There was a long pause on the other end of the line. I could hear him smoking.

“Angel?” Ridgeway asked.

“Yeah,” I said.

“How nice to hear from you,” he replied. “Where is that useless nephew of mine, anyway?”

“Never mind that,” I told him. “What you want to ask is where’s your money.”

“All right,” he said. “Where’s my money.”

“I have it right here,” I said. “If I give it back, then this business with you and me is done, right?”

“Now you’re finally being sensible,” he said. “All I ever wanted was what was rightfully mine.”

“Meet me in the lot behind 2372 Saco Street. You know the place, don’t you? It’s where your useless nephew didn’t kill me.”

“Right,” he said. “I know it.”

“Meet me there at midnight tonight,” I said. “Come alone.”

I ended the call and turned the phone off.

I sat there, gripping the wheel for what felt like forever. My whole body was shaking, my stomach roiling. Midnight? Why the fuck did I say midnight? That was sixteen hours away. I couldn’t imagine what the hell I was going to do with myself for sixteen hours.

The hours passed. I drove around. Bought food and didn’t eat it. Bought shoes and tossed the broken-heeled boots. Stared at the bland, familiar Valley mini-mall landscape. It wasn’t too late to blow town, but I didn’t. I waited until midnight.

My plan, such as it was, was a simple one. I was going to plug Ridgeway as soon as I saw him. I didn’t care if he had snipers secretly covering him. Let them shoot me after I shot him. At least the son of a bitch would beat me to hell.

Just before I got on the freeway to head downtown, I opened up the duffel bag on the seat beside me. My blue cup was broken into three pieces. The little robot was broken too, its smiling head and one arm detached from the dented body. My own little stack of cash was gone, probably still sitting on the nightstand at the Palmview where I’d left it. All I had left now was the Lakers t-shirt I didn’t want to wear because it reminded me of Lia, the gun I used to kill Jesse, and Ridgeway’s money. In a way that seemed weirdly fitting. I threw out the broken things in a 7-Eleven trashcan, traded my current garbage-stained t-shirt for the Lakers shirt and stuck the gun into the waistband of my jeans.

I got to the abandoned warehouse an hour and fifteen minutes early. There was no one there. I parked Malloy’s car over near the
mercado
and then cautiously walked back to the meeting place. The money was way heavier than you’d think just money would be, but the walk was still much easier than the last time I’d traveled this route.

There was still nobody in sight.

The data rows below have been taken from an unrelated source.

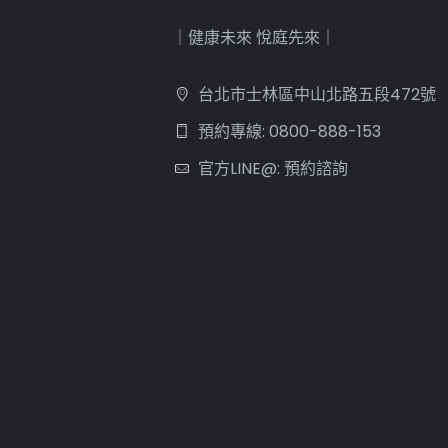
｜健康未來 悅庭先來｜
台北市士林區中山北路五段472號
預約專線: 0800-888-153
官方LINE@: 預約諮詢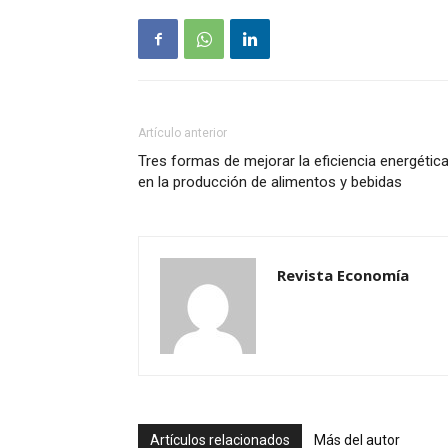
Artículo anterior
Tres formas de mejorar la eficiencia energétic
en la producción de alimentos y bebidas
Revista Economía
Artículos relacionados
Más del autor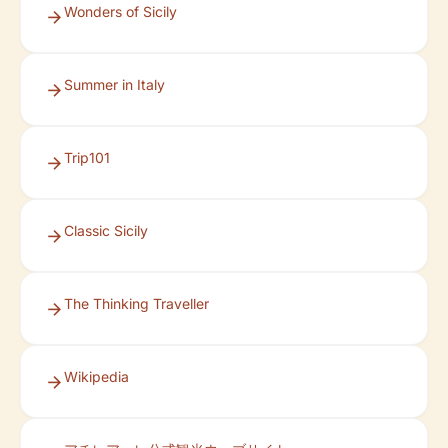
Wonders of Sicily
Summer in Italy
Trip101
Classic Sicily
The Thinking Traveller
Wikipedia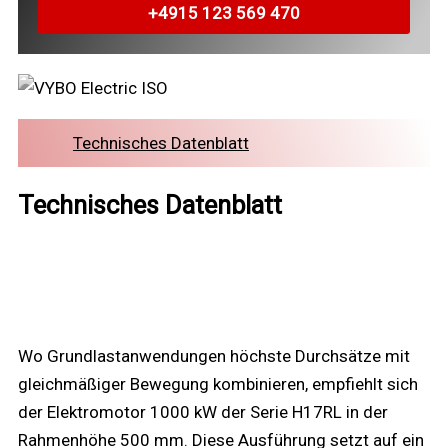
+4915 123 569 470
Technisches Datenblatt
Technisches Datenblatt
Wo Grundlastanwendungen höchste Durchsätze mit
gleichmäßiger Bewegung kombinieren, empfiehlt sich
der Elektromotor 1000 kW der Serie H17RL in der
Rahmenhöhe 500 mm. Diese Ausführung setzt auf ein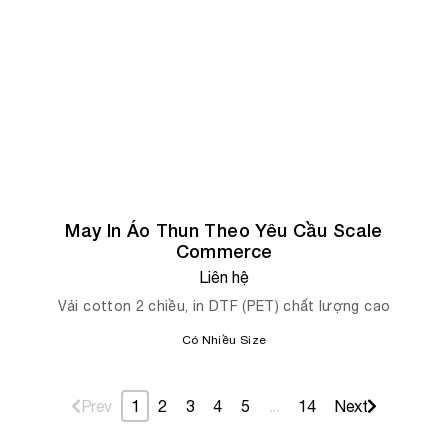
Hàng Mẫu - Không Bán
May In Áo Thun Theo Yêu Cầu Scale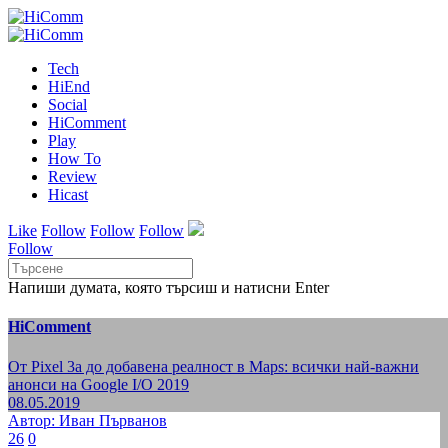
Tech
HiEnd
Social
HiComment
Play
How To
Review
Hicast
Like
Follow
Follow
Follow
Follow
Напиши думата, която търсиш и натисни Enter
HiComment
От Pixel 3a до добавена реалност в Maps: всички най-важни
анонси на Google I/O 2019
08.05.2019
Автор: Иван Първанов
26
0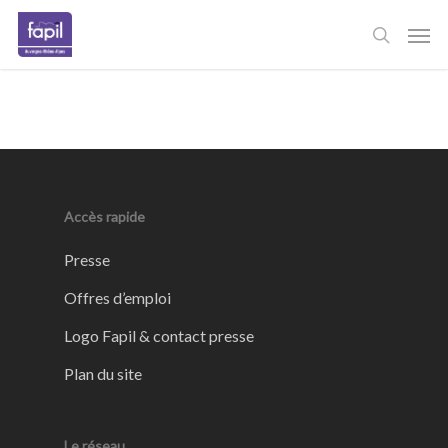
Skip
Men
to
main
content
Accès rapide
Presse
Offres d’emploi
Logo Fapil & contact presse
Plan du site
Le réseau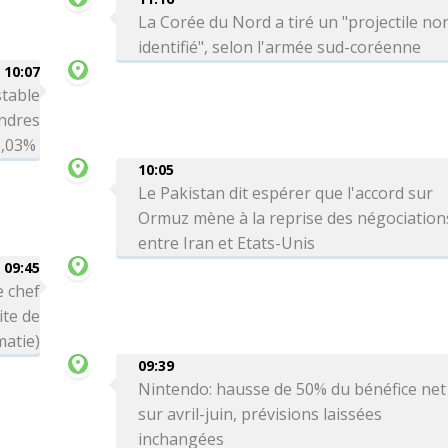
La Corée du Nord a tiré un "projectile no
identifié", selon l'armée sud-coréenne
10:07
table
ondres
-0,03%
10:05
Le Pakistan dit espérer que l'accord sur
Ormuz mène à la reprise des négociation
entre Iran et Etats-Unis
09:45
e chef
ite de
matie)
09:39
Nintendo: hausse de 50% du bénéfice net
sur avril-juin, prévisions laissées
inchangées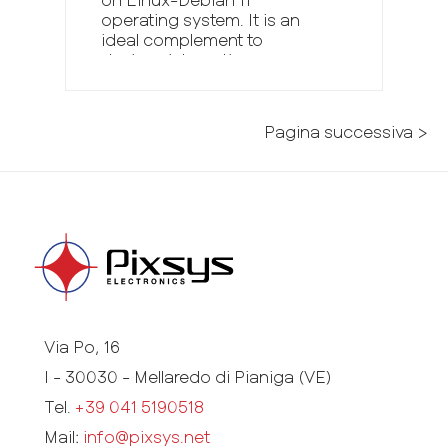
operating system. It is an
ideal complement to
devices integrating
webserver functionality with
HTML 5 page display;
specifically it is conceived
Pagina successiva >
as an optimal interface for
Pixsys PLC series PL600
and PL700… Resistive Touch
screen 1280x 800, Wide
format WP815 is a web-
panel based on Linux Yocto
operating system. It is an
ideal complement to
devices integrating
webserver functionality with
HTML 5 page display;
Via Po, 16
specifically it is conceived
I - 30030 - Mellaredo di Pianiga (VE)
as an optimal interface for
Pixsys PLC series PL600
Tel.
+39 041 5190518
and PL700...
Mail:
info@pixsys.net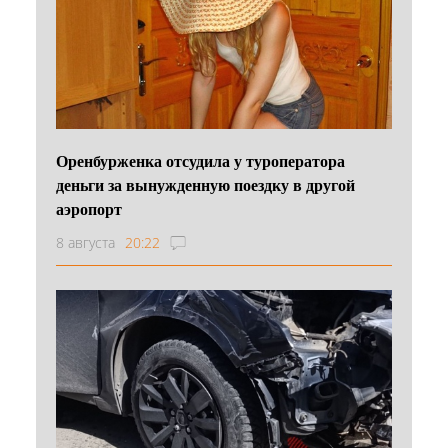
Оренбурженка отсудила у туроператора
деньги за вынужденную поездку в другой
аэропорт
8 августа
20:22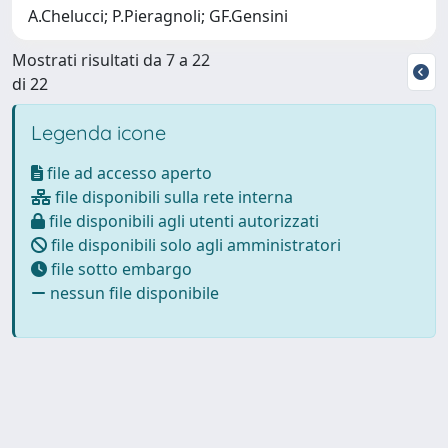
A.Chelucci; P.Pieragnoli; GF.Gensini
Mostrati risultati da 7 a 22
di 22
Legenda icone
file ad accesso aperto
file disponibili sulla rete interna
file disponibili agli utenti autorizzati
file disponibili solo agli amministratori
file sotto embargo
nessun file disponibile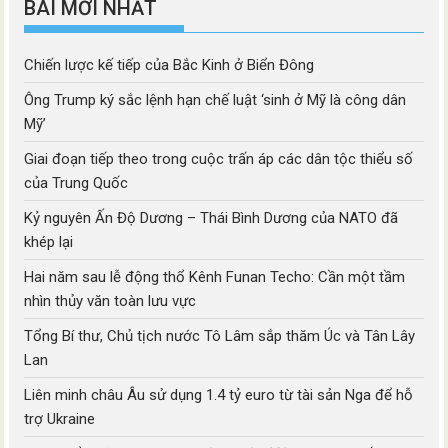
BÀI MỚI NHẤT
Chiến lược kế tiếp của Bắc Kinh ở Biển Đông
Ông Trump ký sắc lệnh hạn chế luật ‘sinh ở Mỹ là công dân
Mỹ’
Giai đoạn tiếp theo trong cuộc trấn áp các dân tộc thiểu số
của Trung Quốc
Kỷ nguyên Ấn Độ Dương – Thái Bình Dương của NATO đã
khép lại
Hai năm sau lễ động thổ Kênh Funan Techo: Cần một tầm
nhìn thủy văn toàn lưu vực
Tổng Bí thư, Chủ tịch nước Tô Lâm sắp thăm Úc và Tân Lây
Lan
Liên minh châu Âu sử dụng 1.4 tỷ euro từ tài sản Nga để hỗ
trợ Ukraine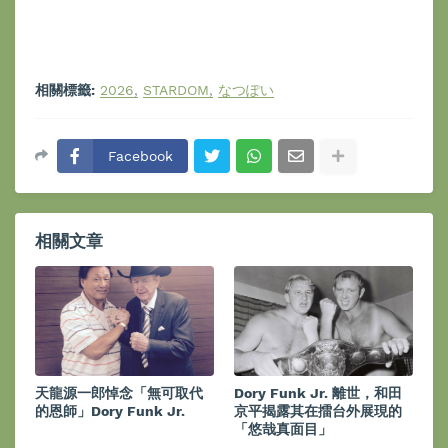
相關標籤:
2026
STARDOM
なつぽい
Facebook
相關文章
天龍源一郎悼念「無可取代
Dory Funk Jr. 離世，和田
的恩師」Dory Funk Jr.
京平揭露其在擂台外展現的
「悠哉真面目」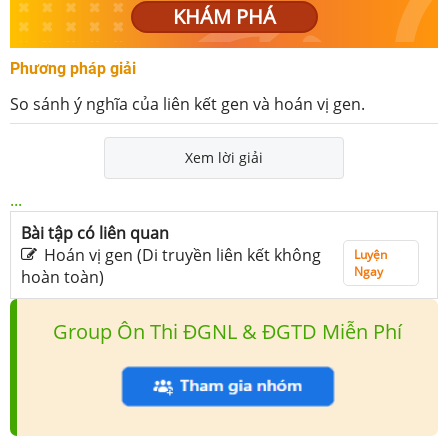
KHÁM PHÁ
Phương pháp giải
So sánh ý nghĩa của liên kết gen và hoán vị gen.
Xem lời giải
...
Bài tập có liên quan
Hoán vị gen (Di truyền liên kết không
Luyện
Ngay
hoàn toàn)
Group Ôn Thi ĐGNL & ĐGTD Miễn Phí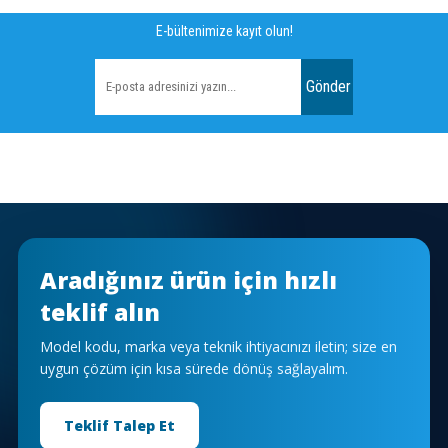
E-bültenimize kayıt olun!
Gönder
Aradığınız ürün için hızlı
teklif alın
Model kodu, marka veya teknik ihtiyacınızı iletin; size en
uygun çözüm için kısa sürede dönüş sağlayalım.
Teklif Talep Et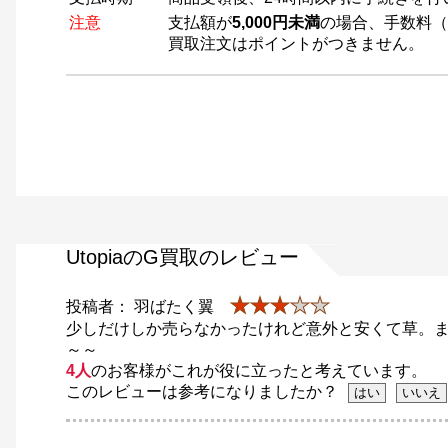
注意
支払額が
5,000円未満
の場合、手数料（
買取注文はポイントがつきません。
UtopiaのG買取のレビュー
★★★
★★
投稿者： 羽ばたく翼
少しだけしか売らなかったけれど意外と安くて草。
～～
4人
のお客様がこれが役に立ったと考えています。
このレビューは参考になりましたか？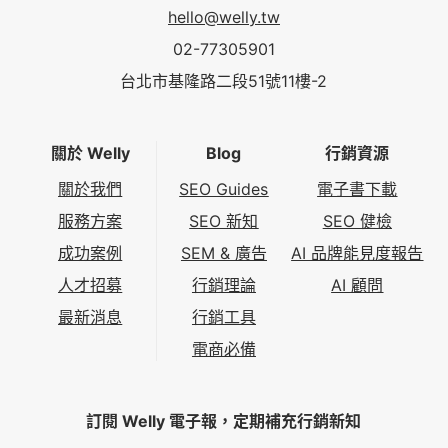
hello@welly.tw
02-77305901
台北市基隆路二段51號11樓-2
關於 Welly
Blog
行銷資源
關於我們
SEO Guides
電子書下載
服務方案
SEO 新知
SEO 健檢
成功案例
SEM & 廣告
AI 品牌能見度報告
人才招募
行銷理論
AI 顧問
最新消息
行銷工具
電商必備
訂閱 Welly 電子報，定期補充行銷新知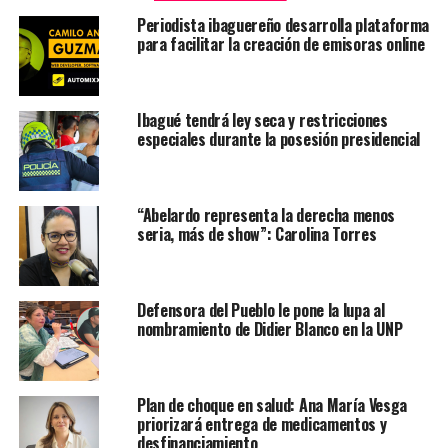
Periodista ibaguereño desarrolla plataforma
para facilitar la creación de emisoras online
Ibagué tendrá ley seca y restricciones
especiales durante la posesión presidencial
“Abelardo representa la derecha menos
seria, más de show”: Carolina Torres
Defensora del Pueblo le pone la lupa al
nombramiento de Didier Blanco en la UNP
Plan de choque en salud: Ana María Vesga
priorizará entrega de medicamentos y
desfinanciamiento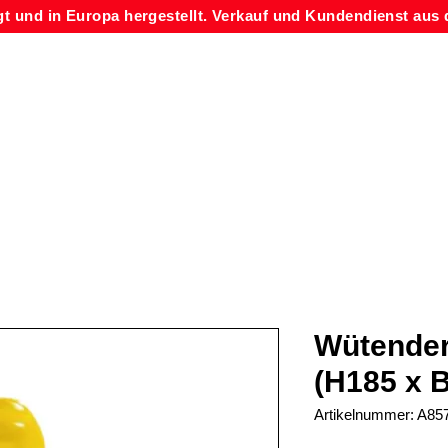
gt und in Europa hergestellt. Verkauf und Kundendienst aus 
Wütender 
(H185 x 
Artikelnummer: A85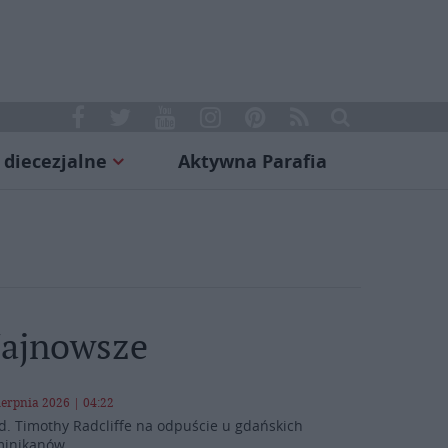
 diecezjalne
Aktywna Parafia
ajnowsze
ierpnia 2026 | 04:22
d. Timothy Radcliffe na odpuście u gdańskich
inikanów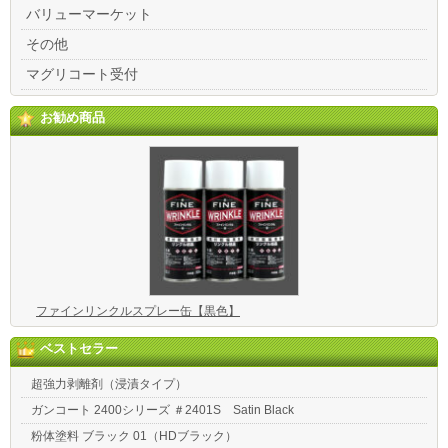
バリューマーケット
その他
マグリコート受付
お勧め商品
ファインリンクルスプレー缶【黒色】
ベストセラー
超強力剥離剤（浸漬タイプ）
ガンコート 2400シリーズ ＃2401S Satin Black
粉体塗料 ブラック 01（HDブラック）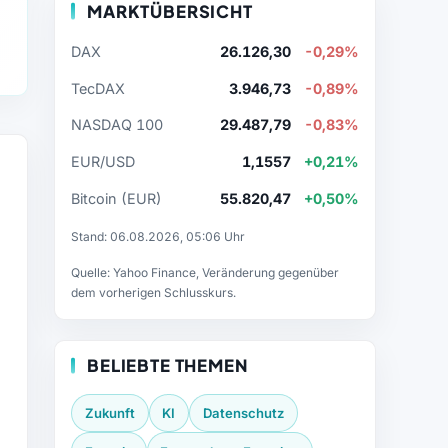
MARKTÜBERSICHT
DAX
26.126,30
-0,29%
TecDAX
3.946,73
-0,89%
NASDAQ 100
29.487,79
-0,83%
EUR/USD
1,1557
+0,21%
Bitcoin (EUR)
55.820,47
+0,50%
Stand: 06.08.2026, 05:06 Uhr
Quelle: Yahoo Finance, Veränderung gegenüber
dem vorherigen Schlusskurs.
BELIEBTE THEMEN
Zukunft
KI
Datenschutz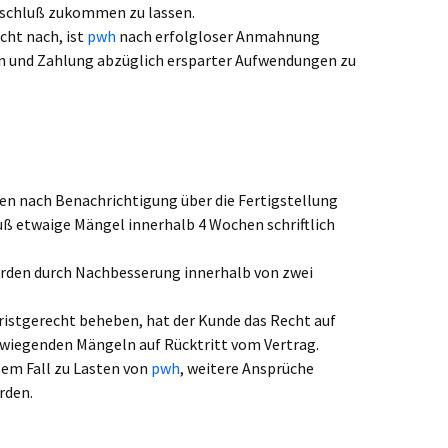
bschluß zukommen zu lassen.
cht nach, ist
pwh
nach erfolgloser Anmahnung
en und Zahlung abzüglich ersparter Aufwendungen zu
den nach Benachrichtigung über die Fertigstellung
uß etwaige Mängel innerhalb 4 Wochen schriftlich
erden durch Nachbesserung innerhalb von zwei
ristgerecht beheben, hat der Kunde das Recht auf
rwiegenden Mängeln auf Rücktritt vom Vertrag.
sem Fall zu Lasten von
pwh
, weitere Ansprüche
rden.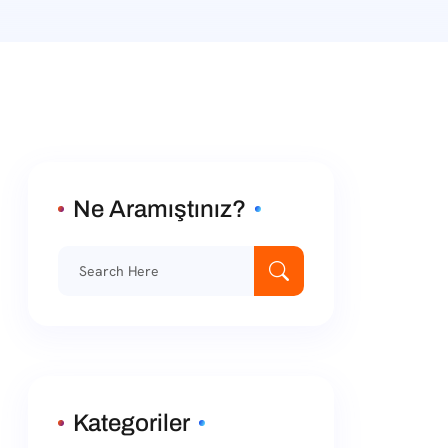
Ne Aramıştınız?
Kategoriler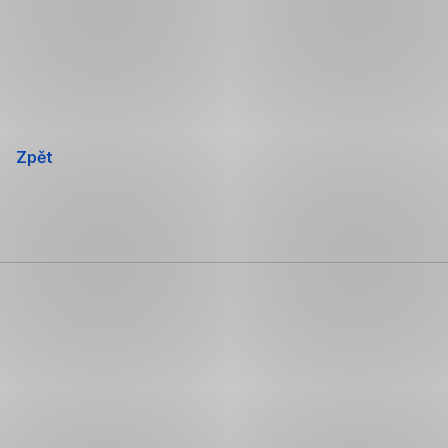
Přeskočit
navigaci
Zpět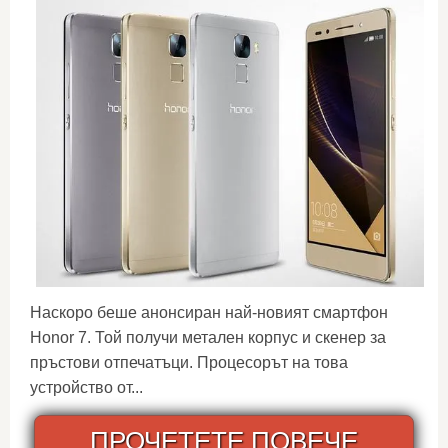
Наскоро беше анонсиран най-новият смартфон
Honor 7. Той получи метален корпус и скенер за
пръстови отпечатъци. Процесорът на това
устройство от...
ПРОЧЕТЕТЕ ПОВЕЧЕ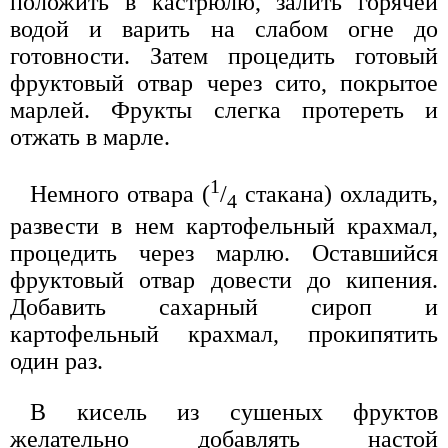
положить в кастрюлю, залить горячей
водой и варить на слабом огне до
готовности. Затем процедить готовый
фруктовый отвар через сито, покрытое
марлей. Фрукты слегка протереть и
отжать в марле.
1
Немного отвара (
/
стакана) охладить,
4
развести в нем картофельный крахмал,
процедить через марлю. Оставшийся
фруктовый отвар довести до кипения.
Добавить сахарный сироп и
картофельный крахмал, прокипятить
один раз.
В кисель из сушеных фруктов
желательно добавлять настой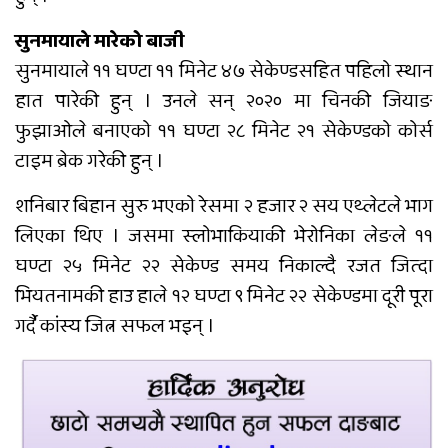
सुनमायाले मारेको बाजी
सुनमायाले ११ घण्टा ११ मिनेट ४७ सेकेण्डसहित पहिलो स्थान
हात पारेकी हुन् । उनले सन् २०२० मा चिनकी जियाङ
फुझाओले बनाएको ११ घण्टा २८ मिनेट २१ सेकेण्डको कोर्स
टाइम ब्रेक गरेकी हुन् ।
शनिबार बिहान सुरु भएको रेसमा २ हजार २ सय एथ्लेटले भाग
लिएका थिए । जसमा स्लोभाकियाकी भेरोनिका लेङले ११
घण्टा २५ मिनेट २२ सेकेण्ड समय निकाल्दै रजत जित्दा
भियतनामकी हाउ हाले १२ घण्टा ९ मिनेट २२ सेकेण्डमा दूरी पूरा
गर्दै कांस्य जित्न सफल भइन् ।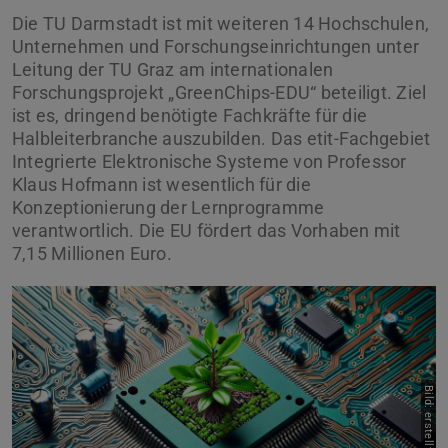
Die TU Darmstadt ist mit weiteren 14 Hochschulen,
Unternehmen und Forschungseinrichtungen unter
Leitung der TU Graz am internationalen
Forschungsprojekt „GreenChips-EDU“ beteiligt. Ziel
ist es, dringend benötigte Fachkräfte für die
Halbleiterbranche auszubilden. Das etit-Fachgebiet
Integrierte Elektronische Systeme von Professor
Klaus Hofmann ist wesentlich für die
Konzeptionierung der Lernprogramme
verantwortlich. Die EU fördert das Vorhaben mit
7,15 Millionen Euro.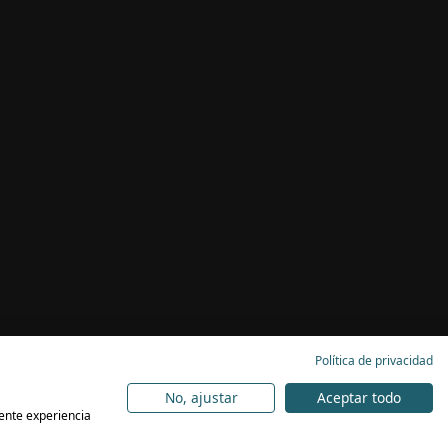
Política de privacidad
No, ajustar
Aceptar todo
lente experiencia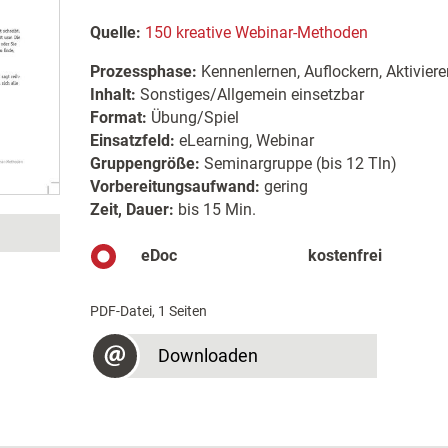
Quelle:
150 kreative Webinar-Methoden
Prozessphase:
Kennenlernen, Auflockern, Aktiviere
Inhalt:
Sonstiges/Allgemein einsetzbar
Format:
Übung/Spiel
Einsatzfeld:
eLearning, Webinar
Gruppengröße:
Seminargruppe (bis 12 Tln)
Vorbereitungsaufwand:
gering
Zeit, Dauer:
bis 15 Min.
eDoc
kostenfrei
PDF-Datei, 1 Seiten
Downloaden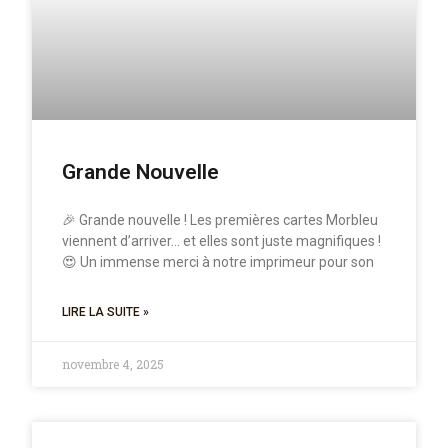
Grande Nouvelle
🎉 Grande nouvelle ! Les premières cartes Morbleu
viennent d’arriver… et elles sont juste magnifiques !
😍 Un immense merci à notre imprimeur pour son
LIRE LA SUITE »
novembre 4, 2025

The run-down industrial neighborhood was just as deserted now as it had been on the day Jesse shot me, but I still felt like I had a neon sign over my head that read
I HAVE A BAG FULL OF HUNDRED DOLLAR BILLS!!!

I made it to the lot without incident. No one else was there. So I waited. In a way, the waiting seemed almost worse than getting shot. All the second-guessing, the doubts, all the bullshit running through my head. But I wanted so badly to be that badass avenging angel, so there I was. Waiting.